Thinking Erlang
January 10, 2009
I set out this morning to learn how Joe Armstrong handles responses in his Simple Web Server.
But pressing questions about Erlang have been gathering in my mind like looming thunderclouds. Felt it might be more productive to tease them out into the light of day.
The most nagging question is this:
It’s been far more difficult than I expected to trace the core logic of Joe’s Web Server. And, it’s been damned tedious, as you may have noticed.
Why should this be?
No doubt much of the problem stems from my own inexperience with the language. Certainly my ignorance of anonymous functions is a stumbling block.
But I talked with a young Austrian programmer a few months ago who warned me that Erlang source could be rather opaque. And, I’ve noted passing references to this problem in various Erlang-critical blogs.
With your indulgence, I’d like to get your input on this before we continue on. Rather than criticize, I’d rather analyze, synthesize, and strive toward deeper understanding. I’d even hope that we could strive toward an explicit approach to Erlang development and documentation that would vastly simplify code review.
If such methodology already exists, by all means please point the way.
As I see it now, the problem is four-fold:
1) Processes
Cheap concurrent processes are the heart of Erlang. But as Joe spins them off in his Simple Web Server I find it increasingly difficult to maintain clarity of mind. It’s like trying to keep track of all the magician’s spinning plates. I try to make little bubble diagrams, but still lose track of who’s passing what to whom.
2) Factoring
Factoring is the art of breaking down complexity into a set of simple essential functional components, then explicitly denoting the interfaces between them.
It appears to me that factoring decisions face us at three levels in Erlang:
Functions: Taking into account performance constraints, how do we design functions that are simple and easy to understand, yet maximally powerful in combination with other functions?
Modules: Erlang groups functions into modules, presumably to aid conceptual understanding of the program, e.g. hide the complexities of individual function design; and to provide useful “toolkits” or libraries of functionality that can be reused across programs.
The issue here, again, is how do we most efficiently map module functionality to the conceptual components of our various problem domains?

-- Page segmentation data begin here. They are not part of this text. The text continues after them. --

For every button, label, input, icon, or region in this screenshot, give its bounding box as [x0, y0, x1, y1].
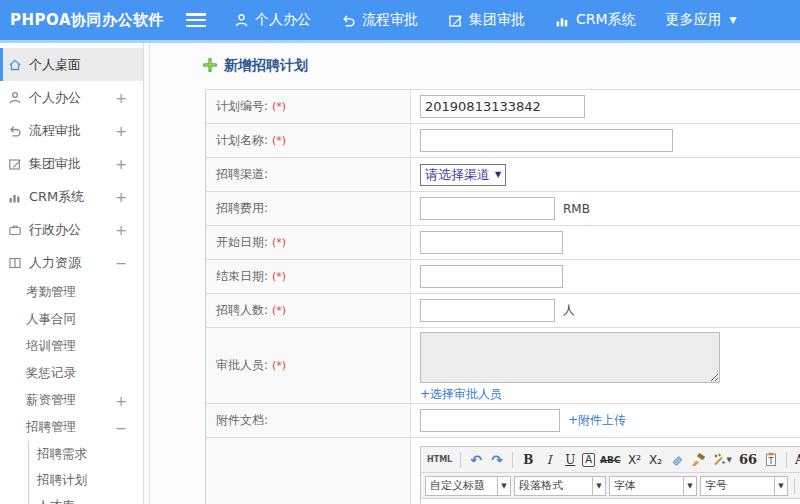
start-date-input[interactable]: [420, 231, 563, 254]
required-mark: (*): [272, 236, 286, 249]
font-color-button[interactable]: A▼: [793, 450, 800, 470]
caret-down-icon[interactable]: ▼: [774, 477, 787, 495]
nav-workflow-approval[interactable]: 流程审批: [341, 11, 418, 29]
plan-name-input[interactable]: [420, 129, 673, 152]
sidebar-item-recruit-plan[interactable]: 招聘计划: [29, 467, 143, 493]
field-label: 计划编号:: [216, 98, 268, 115]
expand-toggle[interactable]: +: [115, 156, 127, 172]
font-size-combo[interactable]: 字号 ▼: [700, 476, 788, 496]
attachment-input[interactable]: [420, 409, 560, 432]
plan-number-input[interactable]: [420, 95, 585, 118]
sidebar-item-reward-punishment[interactable]: 奖惩记录: [0, 360, 143, 387]
recruit-plan-form: 计划编号: (*) 计划名称: (*): [205, 89, 800, 504]
channel-select[interactable]: 请选择渠道 ▼: [420, 164, 506, 186]
flow-undo-icon: [341, 13, 356, 28]
sidebar-item-hr-contract[interactable]: 人事合同: [0, 306, 143, 333]
html-source-button[interactable]: HTML: [425, 450, 454, 470]
sidebar-item-attendance[interactable]: 考勤管理: [0, 279, 143, 306]
expand-toggle[interactable]: +: [115, 393, 127, 409]
expand-toggle[interactable]: +: [115, 123, 127, 139]
combo-value: 字号: [701, 478, 774, 493]
sidebar-divider: [143, 43, 150, 504]
caret-down-icon[interactable]: ▼: [497, 477, 510, 495]
redo-button[interactable]: ↷: [488, 450, 506, 470]
field-label: 招聘人数:: [216, 302, 268, 319]
sidebar-item-hr[interactable]: 人力资源 −: [0, 246, 143, 279]
sidebar-item-admin-office[interactable]: 行政办公 +: [0, 213, 143, 246]
brush-button[interactable]: [689, 450, 707, 470]
rich-text-editor: HTML ↶ ↷ B I U A ABC X²: [420, 446, 800, 504]
expand-toggle[interactable]: +: [115, 189, 127, 205]
end-date-input[interactable]: [420, 265, 563, 288]
undo-button[interactable]: ↶: [467, 450, 485, 470]
subscript-button[interactable]: X₂: [647, 450, 665, 470]
sidebar-item-label: CRM系统: [29, 188, 84, 206]
sidebar-item-group-approval[interactable]: 集团审批 +: [0, 147, 143, 180]
format-paint-button[interactable]: ▼: [710, 450, 734, 470]
sidebar-item-crm-system[interactable]: CRM系统 +: [0, 180, 143, 213]
caret-down-icon[interactable]: ▼: [592, 477, 605, 495]
sidebar-item-recruit-demand[interactable]: 招聘需求: [29, 441, 143, 467]
sidebar-item-label: 个人桌面: [29, 56, 81, 74]
recruit-fee-input[interactable]: [420, 197, 555, 220]
font-family-combo[interactable]: 字体 ▼: [609, 476, 697, 496]
sidebar-item-personal-desktop[interactable]: 个人桌面: [0, 48, 143, 81]
form-row-headcount: 招聘人数: (*) 人: [206, 294, 800, 328]
caret-down-icon[interactable]: ▼: [683, 477, 696, 495]
flow-undo-icon: [8, 124, 22, 138]
field-label: 招聘渠道:: [216, 166, 268, 183]
required-mark: (*): [272, 100, 286, 113]
custom-heading-combo[interactable]: 自定义标题 ▼: [425, 476, 511, 496]
field-label: 计划名称:: [216, 132, 268, 149]
collapse-toggle[interactable]: −: [115, 255, 127, 271]
sidebar-item-workflow-approval[interactable]: 流程审批 +: [0, 114, 143, 147]
sidebar-item-personal-office[interactable]: 个人办公 +: [0, 81, 143, 114]
attachment-upload-link[interactable]: +附件上传: [568, 412, 626, 429]
required-mark: (*): [272, 304, 286, 317]
editor-toolbar-row2: 自定义标题 ▼ 段落格式 ▼ 字体 ▼: [421, 473, 800, 499]
blockquote-button[interactable]: 66: [737, 450, 759, 470]
form-row-editor: HTML ↶ ↷ B I U A ABC X²: [206, 438, 800, 504]
sidebar-item-recruitment[interactable]: 招聘管理 −: [0, 414, 143, 441]
bar-chart-icon: [555, 13, 570, 28]
border-text-button[interactable]: A: [582, 453, 595, 467]
home-icon: [8, 58, 22, 72]
editor-content-area[interactable]: [421, 499, 800, 504]
expand-toggle[interactable]: +: [115, 222, 127, 238]
recruitment-subtree: 招聘需求 招聘计划 人才库: [28, 441, 143, 504]
superscript-button[interactable]: X²: [626, 450, 644, 470]
sidebar-item-salary[interactable]: 薪资管理 +: [0, 387, 143, 414]
eraser-button[interactable]: [668, 450, 686, 470]
strikethrough-button[interactable]: ABC: [598, 450, 622, 470]
book-icon: [8, 256, 22, 270]
bold-button[interactable]: B: [519, 450, 537, 470]
sidebar-item-talent-pool[interactable]: 人才库: [29, 493, 143, 504]
sidebar: 个人桌面 个人办公 + 流程审批 + 集团审批 + CRM系统 +: [0, 43, 143, 504]
collapse-toggle[interactable]: −: [115, 420, 127, 436]
paste-button[interactable]: T: [762, 450, 780, 470]
approvers-textarea[interactable]: [420, 332, 720, 383]
caret-down-icon: ▼: [727, 456, 732, 464]
top-nav: 个人办公 流程审批 集团审批 CRM系统 更多应用 ▼: [234, 11, 737, 29]
hamburger-icon[interactable]: [186, 13, 206, 27]
paragraph-format-combo[interactable]: 段落格式 ▼: [514, 476, 606, 496]
choose-approvers-link[interactable]: +选择审批人员: [420, 386, 502, 403]
expand-toggle[interactable]: +: [115, 90, 127, 106]
svg-text:T: T: [768, 457, 774, 466]
briefcase-icon: [8, 223, 22, 237]
sidebar-item-label: 行政办公: [29, 221, 81, 239]
nav-label: CRM系统: [576, 11, 636, 29]
nav-personal-office[interactable]: 个人办公: [234, 11, 311, 29]
underline-button[interactable]: U: [561, 450, 579, 470]
italic-button[interactable]: I: [540, 450, 558, 470]
nav-label: 个人办公: [255, 11, 311, 29]
sidebar-item-training[interactable]: 培训管理: [0, 333, 143, 360]
field-label: 结束日期:: [216, 268, 268, 285]
nav-more-apps[interactable]: 更多应用 ▼: [666, 11, 737, 29]
caret-down-icon: ▼: [730, 15, 737, 25]
nav-crm-system[interactable]: CRM系统: [555, 11, 636, 29]
headcount-input[interactable]: [420, 299, 555, 322]
nav-group-approval[interactable]: 集团审批: [448, 11, 525, 29]
required-mark: (*): [272, 359, 286, 372]
field-label: 附件文档:: [216, 412, 268, 429]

In other words, how do we decide which functions should go where in our module scheme?
Processes: How much functionality should we include within a process? When and how should we decide to spawn off a new process?
In general, I found the functions that comprise Joe Armstrong’s Simple Web Server clean and easy to understand. Moreover, the conceptual factoring of modules into web server, http driver, and tcp driver makes sense on the surface.

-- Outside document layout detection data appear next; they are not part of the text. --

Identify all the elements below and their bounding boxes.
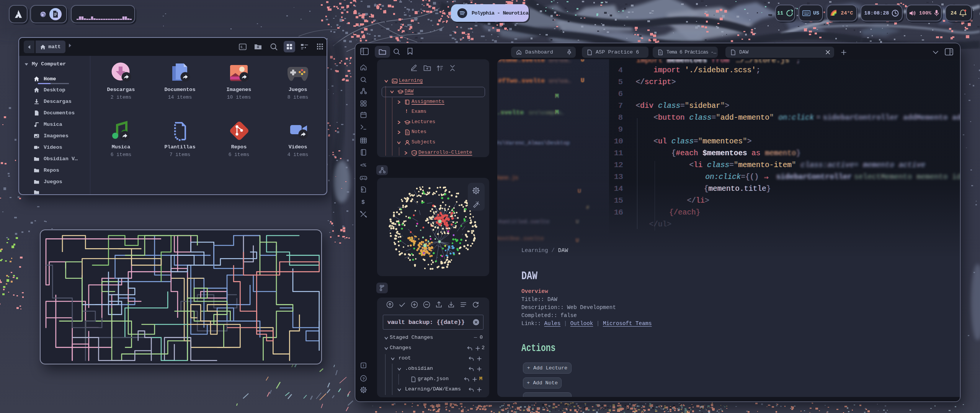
svg-text:<%: <% [360, 163, 366, 168]
svg-text:$_: $_ [240, 46, 245, 49]
svg-text:?: ? [363, 377, 365, 381]
svg-text:18: 18 [413, 151, 417, 155]
svg-text:$: $ [361, 199, 365, 205]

But the concurrent processes that comprise Simple Web Server seem to run cross-grain with the modules. To understand a given process, I needed to move across different modules. It was this shift back-and-forth across modules, it seems, that tended to break my thread of thought.
I sent Joe Armstrong an e-mail asking his thoughts about factoring Erlang source code. Haven’t heard back. Perhaps he never caught it.
3) Anonymous Functions
Much said in earlier posts. I’m still not confident that my walk-through of Joe’s Simple Web Server to date is 100 percent correct, largely because I lose track of which anonymous function is being passed where.
4) Documentation
Erlang has excellent documentation standards and tools. Joe neglected to avail himself of them.
So, do my difficulties following the logic of Simple Web Server ring a bell with you? Is this a generic problem with Erlang? Or is it a function of a given Erlang programmer’s style? Or is it my own ignorance?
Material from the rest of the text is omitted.